** Data to use follows **

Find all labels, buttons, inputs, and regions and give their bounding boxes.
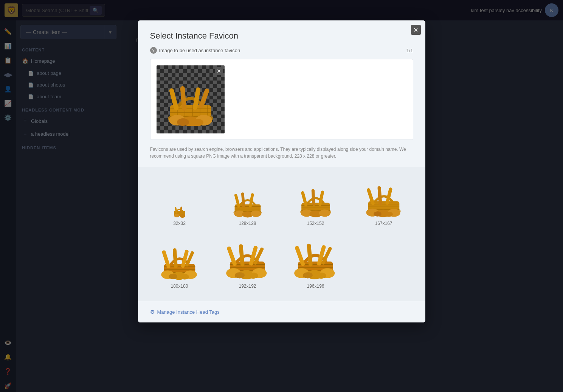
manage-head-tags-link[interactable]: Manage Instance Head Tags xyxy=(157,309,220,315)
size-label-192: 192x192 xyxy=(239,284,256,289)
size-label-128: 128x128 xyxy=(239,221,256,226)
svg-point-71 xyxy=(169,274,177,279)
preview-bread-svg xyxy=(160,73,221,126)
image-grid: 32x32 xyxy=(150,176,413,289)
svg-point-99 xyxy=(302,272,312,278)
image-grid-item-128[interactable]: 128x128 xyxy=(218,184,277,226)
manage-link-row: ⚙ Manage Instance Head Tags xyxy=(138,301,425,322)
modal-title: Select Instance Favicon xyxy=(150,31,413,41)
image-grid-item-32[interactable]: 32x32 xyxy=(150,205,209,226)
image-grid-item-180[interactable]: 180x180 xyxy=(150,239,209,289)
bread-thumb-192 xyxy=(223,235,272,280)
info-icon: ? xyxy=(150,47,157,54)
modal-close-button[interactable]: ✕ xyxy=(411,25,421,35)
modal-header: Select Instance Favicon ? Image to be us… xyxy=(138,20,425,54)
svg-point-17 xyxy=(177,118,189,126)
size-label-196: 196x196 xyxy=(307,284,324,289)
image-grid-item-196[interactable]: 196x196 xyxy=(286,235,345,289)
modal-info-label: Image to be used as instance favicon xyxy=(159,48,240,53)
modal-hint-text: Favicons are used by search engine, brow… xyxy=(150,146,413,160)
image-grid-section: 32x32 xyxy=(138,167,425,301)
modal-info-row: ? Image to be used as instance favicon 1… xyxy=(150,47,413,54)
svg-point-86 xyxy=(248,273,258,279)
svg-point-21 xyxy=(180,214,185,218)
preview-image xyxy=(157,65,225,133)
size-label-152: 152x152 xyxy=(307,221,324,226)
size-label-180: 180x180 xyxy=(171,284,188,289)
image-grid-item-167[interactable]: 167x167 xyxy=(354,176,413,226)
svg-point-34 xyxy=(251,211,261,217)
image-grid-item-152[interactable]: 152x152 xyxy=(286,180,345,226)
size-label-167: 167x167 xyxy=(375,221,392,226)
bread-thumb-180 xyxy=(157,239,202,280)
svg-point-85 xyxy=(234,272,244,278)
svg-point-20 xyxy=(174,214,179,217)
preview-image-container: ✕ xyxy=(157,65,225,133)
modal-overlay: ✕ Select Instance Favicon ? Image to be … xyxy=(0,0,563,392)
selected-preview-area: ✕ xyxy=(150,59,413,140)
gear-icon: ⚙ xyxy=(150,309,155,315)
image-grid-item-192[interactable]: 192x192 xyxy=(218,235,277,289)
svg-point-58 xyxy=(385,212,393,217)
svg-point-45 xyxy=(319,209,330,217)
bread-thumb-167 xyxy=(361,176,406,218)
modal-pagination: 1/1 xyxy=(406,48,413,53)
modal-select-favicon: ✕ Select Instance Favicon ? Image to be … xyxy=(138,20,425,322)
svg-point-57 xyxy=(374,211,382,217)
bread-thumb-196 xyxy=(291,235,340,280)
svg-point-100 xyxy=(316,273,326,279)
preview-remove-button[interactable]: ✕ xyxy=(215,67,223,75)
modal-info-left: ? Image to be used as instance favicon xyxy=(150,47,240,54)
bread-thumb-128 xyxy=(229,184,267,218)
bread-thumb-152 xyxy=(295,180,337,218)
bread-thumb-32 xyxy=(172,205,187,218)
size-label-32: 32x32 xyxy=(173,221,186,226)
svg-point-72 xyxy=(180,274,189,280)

** End of Data to use **

_What is being asked_. Return the complete data unchanged and include none of the pictures.

_Solution for this task_.
Find all labels, buttons, inputs, and regions and give their bounding boxes.
manage-head-tags-link[interactable]: Manage Instance Head Tags xyxy=(157,309,220,315)
size-label-192: 192x192 xyxy=(239,284,256,289)
size-label-128: 128x128 xyxy=(239,221,256,226)
svg-point-71 xyxy=(169,274,177,279)
preview-bread-svg xyxy=(160,73,221,126)
image-grid: 32x32 xyxy=(150,176,413,289)
svg-point-99 xyxy=(302,272,312,278)
image-grid-item-128[interactable]: 128x128 xyxy=(218,184,277,226)
manage-link-row: ⚙ Manage Instance Head Tags xyxy=(138,301,425,322)
modal-title: Select Instance Favicon xyxy=(150,31,413,41)
image-grid-item-32[interactable]: 32x32 xyxy=(150,205,209,226)
image-grid-item-180[interactable]: 180x180 xyxy=(150,239,209,289)
bread-thumb-192 xyxy=(223,235,272,280)
info-icon: ? xyxy=(150,47,157,54)
modal-close-button[interactable]: ✕ xyxy=(411,25,421,35)
modal-header: Select Instance Favicon ? Image to be us… xyxy=(138,20,425,54)
svg-point-17 xyxy=(177,118,189,126)
size-label-196: 196x196 xyxy=(307,284,324,289)
image-grid-item-196[interactable]: 196x196 xyxy=(286,235,345,289)
modal-info-label: Image to be used as instance favicon xyxy=(159,48,240,53)
modal-hint-text: Favicons are used by search engine, brow… xyxy=(150,146,413,160)
image-grid-section: 32x32 xyxy=(138,167,425,301)
modal-info-row: ? Image to be used as instance favicon 1… xyxy=(150,47,413,54)
svg-point-86 xyxy=(248,273,258,279)
svg-point-21 xyxy=(180,214,185,218)
preview-image xyxy=(157,65,225,133)
size-label-152: 152x152 xyxy=(307,221,324,226)
size-label-180: 180x180 xyxy=(171,284,188,289)
image-grid-item-167[interactable]: 167x167 xyxy=(354,176,413,226)
svg-point-34 xyxy=(251,211,261,217)
image-grid-item-152[interactable]: 152x152 xyxy=(286,180,345,226)
size-label-167: 167x167 xyxy=(375,221,392,226)
bread-thumb-180 xyxy=(157,239,202,280)
svg-point-85 xyxy=(234,272,244,278)
svg-point-20 xyxy=(174,214,179,217)
preview-image-container: ✕ xyxy=(157,65,225,133)
modal-overlay: ✕ Select Instance Favicon ? Image to be … xyxy=(0,0,563,392)
selected-preview-area: ✕ xyxy=(150,59,413,140)
gear-icon: ⚙ xyxy=(150,309,155,315)
image-grid-item-192[interactable]: 192x192 xyxy=(218,235,277,289)
svg-point-58 xyxy=(385,212,393,217)
svg-point-45 xyxy=(319,209,330,217)
bread-thumb-167 xyxy=(361,176,406,218)
modal-pagination: 1/1 xyxy=(406,48,413,53)
modal-select-favicon: ✕ Select Instance Favicon ? Image to be … xyxy=(138,20,425,322)
svg-point-57 xyxy=(374,211,382,217)
bread-thumb-196 xyxy=(291,235,340,280)
svg-point-100 xyxy=(316,273,326,279)
preview-remove-button[interactable]: ✕ xyxy=(215,67,223,75)
modal-info-left: ? Image to be used as instance favicon xyxy=(150,47,240,54)
bread-thumb-128 xyxy=(229,184,267,218)
bread-thumb-152 xyxy=(295,180,337,218)
bread-thumb-32 xyxy=(172,205,187,218)
size-label-32: 32x32 xyxy=(173,221,186,226)
svg-point-72 xyxy=(180,274,189,280)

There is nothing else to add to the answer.